Saw this Keegan quote on the internets today and it seems entirely apropos: "Inside every army is a crowd struggling to get out, and the strongest fear with which every commander lives—stronger than his fear of defeat or even of mutiny—is that of his army reverting to a crowd". In the case of this war, it looks like 80% of the Russian Army didn't become a crowd, it went in as one. 

I have thought a lot about this.  Keegan was ornery old crank but I find myself more often than not in his camp.  I think it is a question of orientation. A military (army, navy what have you) is a macro-social construct, one within a larger macro-social construct of government, within one larger than that, the state.  None of these are natural or organic.  We did not spontaneously come up with this as part of human natural social bonds, we constructed them.

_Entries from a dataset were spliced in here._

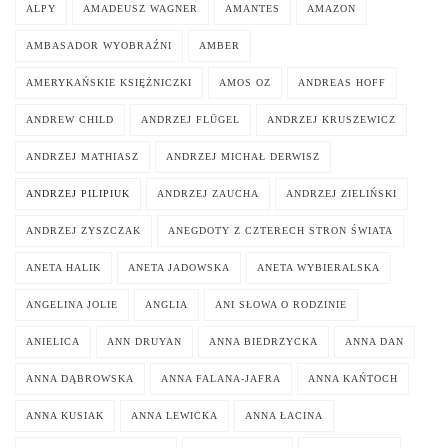
ALPY
AMADEUSZ WAGNER
AMANTES
AMAZON
AMBASADOR WYOBRAŹNI
AMBER
AMERYKAŃSKIE KSIĘŻNICZKI
AMOS OZ
ANDREAS HOFF
ANDREW CHILD
ANDRZEJ FLÜGEL
ANDRZEJ KRUSZEWICZ
ANDRZEJ MATHIASZ
ANDRZEJ MICHAŁ DERWISZ
ANDRZEJ PILIPIUK
ANDRZEJ ZAUCHA
ANDRZEJ ZIELIŃSKI
ANDRZEJ ZYSZCZAK
ANEGDOTY Z CZTERECH STRON ŚWIATA
ANETA HALIK
ANETA JADOWSKA
ANETA WYBIERALSKA
ANGELINA JOLIE
ANGLIA
ANI SŁOWA O RODZINIE
ANIELICA
ANN DRUYAN
ANNA BIEDRZYCKA
ANNA DAN
ANNA DĄBROWSKA
ANNA FALANA-JAFRA
ANNA KAŃTOCH
ANNA KUSIAK
ANNA LEWICKA
ANNA ŁACINA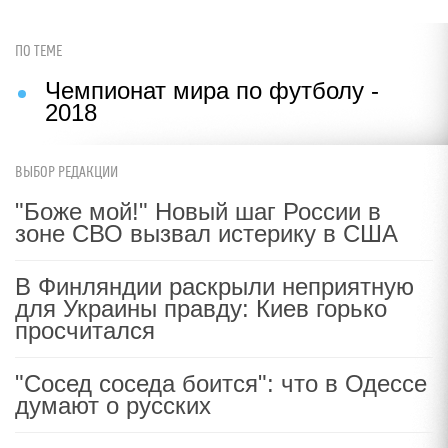
ПО ТЕМЕ
Чемпионат мира по футболу -
2018
ВЫБОР РЕДАКЦИИ
"Боже мой!" Новый шаг России в
зоне СВО вызвал истерику в США
В Финляндии раскрыли неприятную
для Украины правду: Киев горько
просчитался
"Сосед соседа боится": что в Одессе
думают о русских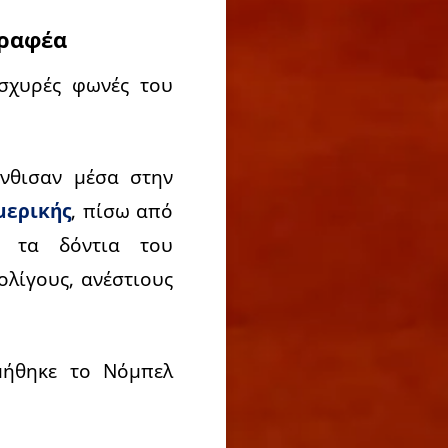
γραφέα
ισχυρές φωνές του
νθισαν μέσα στην
μερικής
, πίσω από
 τα δόντια του
ολίγους, ανέστιους
μήθηκε το Νόμπελ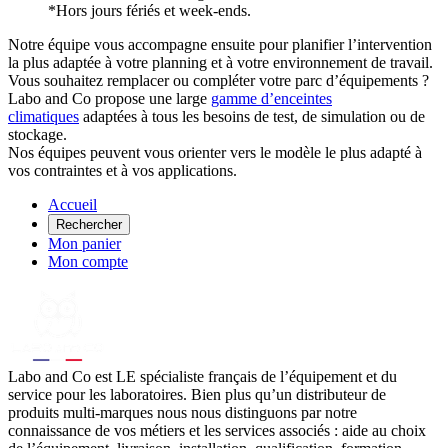
*Hors jours fériés et week-ends.
Notre équipe vous accompagne ensuite pour planifier l’intervention
la plus adaptée à votre planning et à votre environnement de travail.
Vous souhaitez remplacer ou compléter votre parc d’équipements ?
Labo and Co propose une large
gamme d’enceintes
climatiques
adaptées à tous les besoins de test, de simulation ou de
stockage.
Nos équipes peuvent vous orienter vers le modèle le plus adapté à
vos contraintes et à vos applications.
Accueil
Rechercher
Mon panier
Mon compte
Labo
and Co est LE spécialiste français de l’équipement et du
service pour les laboratoires. Bien plus qu’un distributeur de
produits multi-marques nous nous distinguons par notre
connaissance de vos métiers et les services associés : aide au choix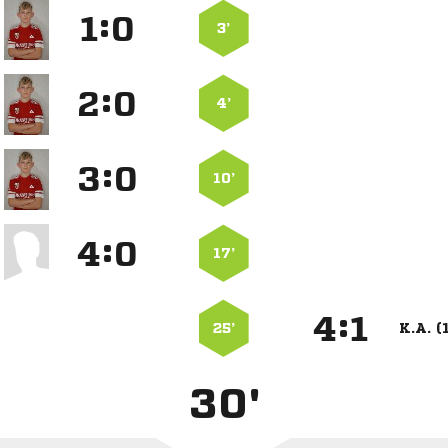
:


3’
:


4’
:


10’
:


17’
:


25’
K.A. (
30'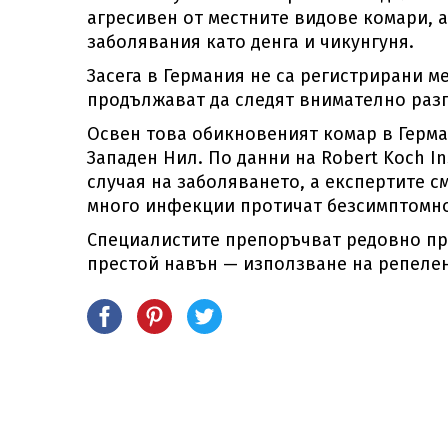
агресивен от местните видове комари, 
заболявания като денга и чикунгуня.
Засега в Германия не са регистрирани м
продължават да следят внимателно раз
Освен това обикновеният комар в Герма
Западен Нил. По данни на Robert Koch Ins
случая на заболяването, а експертите с
много инфекции протичат безсимптомно
Специалистите препоръчват редовно пре
престой навън — използване на репелен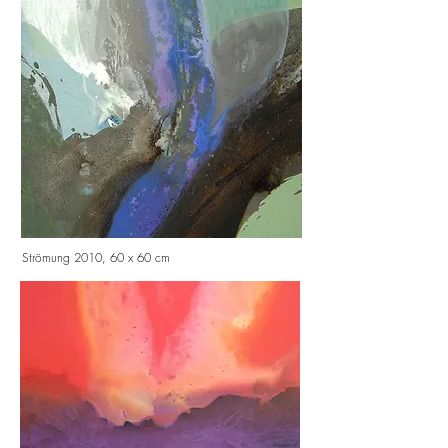
Strömung 2010, 60 x 60 cm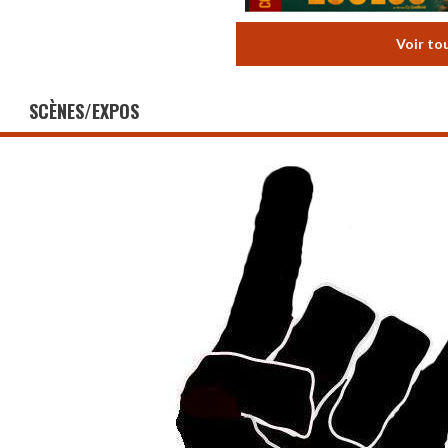
Voir to
SCÈNES/EXPOS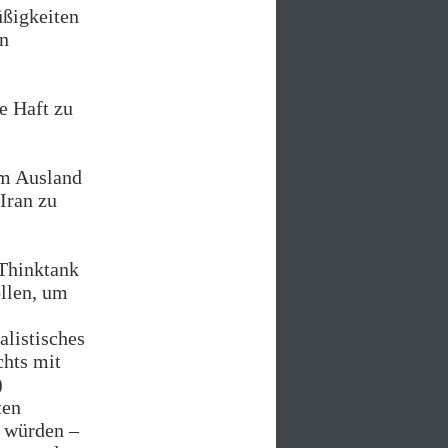
üßigkeiten
in
e Haft zu
im Ausland
Iran zu
 Thinktank
ollen, um
alistisches
chts mit
)
ten
n würden –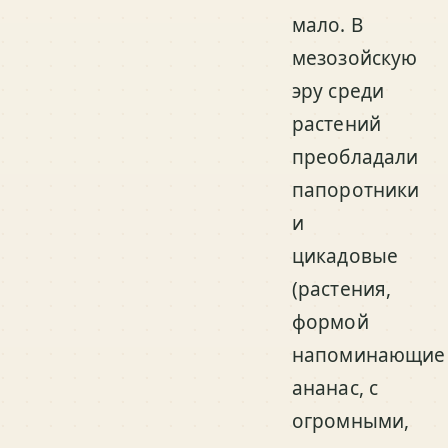
мало. В
мезозойскую
эру среди
растений
преобладали
папоротники
и
цикадовые
(растения,
формой
напоминающие
ананас, с
огромными,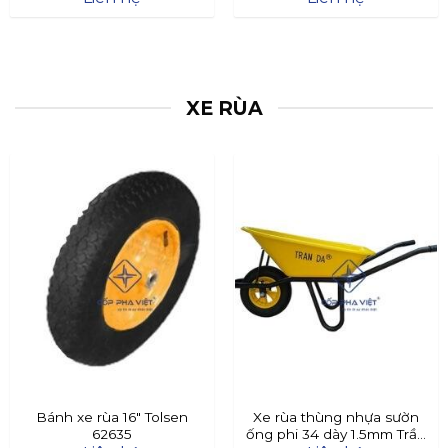
XE RÙA
Bánh xe rùa 16″ Tolsen
Xe rùa thùng nhựa sườn
62635
ống phi 34 dày 1.5mm Trần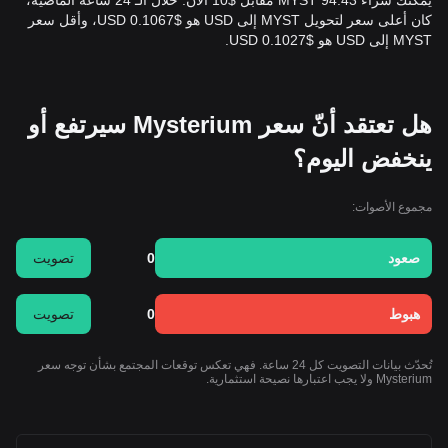
يُمكنك شراء 94.43 MYST مقابل $10 الآن. خلال الـ 24 ساعة الماضية،
كان أعلى سعر لتحويل MYST إلى USD هو $0.1067 USD، وأقل سعر
MYST إلى USD هو $0.1027 USD.
هل تعتقد أنّ سعر Mysterium سيرتفع أو
ينخفض اليوم؟
مجموع الأصوات:
صعود
0
تصويت
هبوط
0
تصويت
تُحدّث بيانات التصويت كل 24 ساعة. فهي تعكس توقعات المجتمع بشأن توجه سعر
Mysterium ولا يجب اعتبارها نصيحة استثمارية.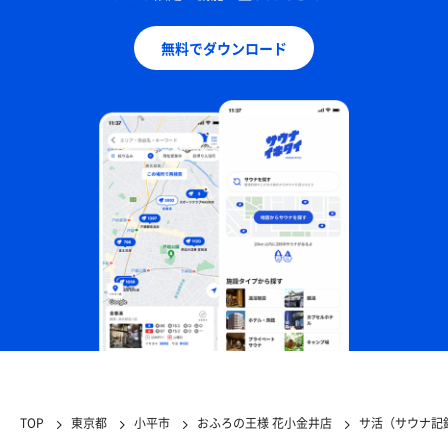
無料でダウンロード
TOP
東京都
小平市
おふろの王様 花小金井店
サ活（サウナ記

The problem is, and always has been, how does one get a young man (and now person) to re-orientate towards the desired ends of an artificial macro-social construct versus the one that he (they) are born into?  And then how does one make that orientation stick under the pressures of warfare?  A military going back to antiquity is an exercise in social engineering; however, it is always in tension with that natural organic micro-social structures we are born into.  [Aside: this all came up with the realization that we had in fact been fighting within micro-social constructs and losing around the world because we had completely missed the context in many cases]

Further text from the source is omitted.